Science4Peace Seminar: The world in flux. The impact for Europe
The situation in Europe and worldwide is becoming increasingly dangerous. The recent military escalation involving Iran and Lebanon, as well as the continuing humanitarian catastrophe in Gaza and the growing violence in the West Bank, underline the urgent need for diplomacy, international law, and de-escalation.
In response to these developments, the Science4Peace Forum launched an open letter supporting Spain’s refusal to participate in the war against Iran and calling on European governments to uphold international law and work towards de-escalation.
At the next Science4Peace Seminar, held a few days after the memorial day marking the liberation from fascism and the end of World War II in Europe, we will conclude the signature campaign for the open letter and formally send it to European governments.
The world in flux.
The impact for Europe
by
Prof T. Sauer (Antwerp University)
13 May 2026, 2 pm (CEST)
ZOOM only
Abstract:
The presentation will start from two elements that make the European decision-makers and people afraid: the war in Ukraine and the abandonment of Europe by the US. This leads to a militarization of our European societies.Next, I will try to explain what is happening. We should go beyond the personalities of Trump and Putin. The balance of power in the world is changing. First, from bipolarity towards unipolarity after the Cold War leading to hubris in US foreign policy, more in particular decades long wars in Iraq and Afghanistan, and NATO expansion including Ukraine. The latter provoked Russia into war. Second, the rise of China and the relative decline of the US, which partly explains the election of Donald Trump and Trump’s unilateralist foreign policy, including the abandonment of allies like NATO. Lastly, I will come up with a proposal for Europe: further integration (including defense); strategic autonomy; the end of NATO. But at the same time not abandoning the liberal world order in the sense of keep cooperating with other regional powers (like Russia, China, maybe the US) in the form of international organizations and international treaties. Regionally, we should integrate Russia in a new security order based on collective security (eg a strengthened OSCE). Globally, we should strengthen the UN, including by reforming the UN Security Council.

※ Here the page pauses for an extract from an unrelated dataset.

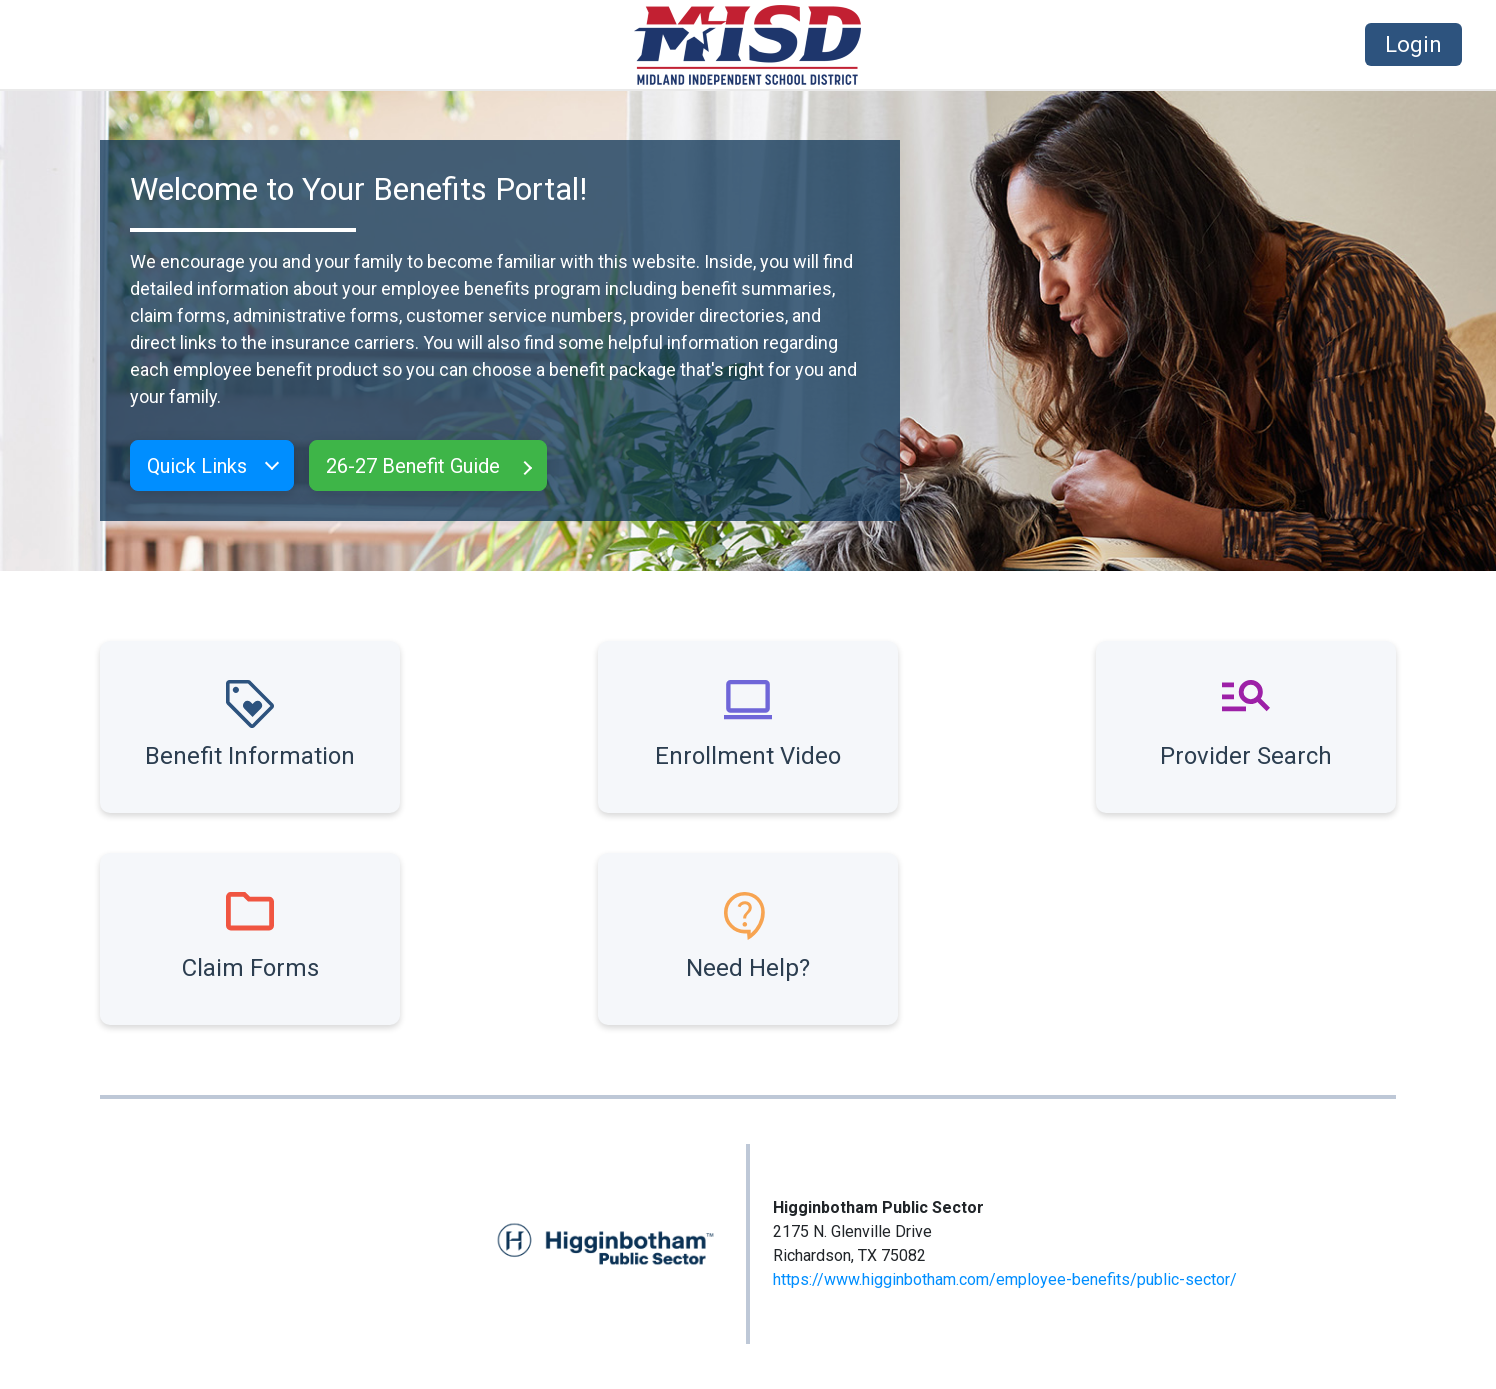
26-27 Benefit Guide (413, 466)
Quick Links (197, 466)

Tom Sauer is Professor in International Politics at the Universiteit Antwerpen, Belgium. He has published ten books and dozens of peer-reviewed journal articles, mostly on nuclear arms control, as well as more than 250 op-eds. He is on the Board of Pax Christi Flanders. He is member of the Scientific Committee of the International Institute of Peace (Vienna, Austria). Sauer has been a Research Fellow at Harvard University, at SAIS (Johns Hopkins University, Washington DC, US) and is currently Research Fellow at Meiji Gakuin University in Tokyo (Japan). He also received the Rotary Alumni Global Service Award.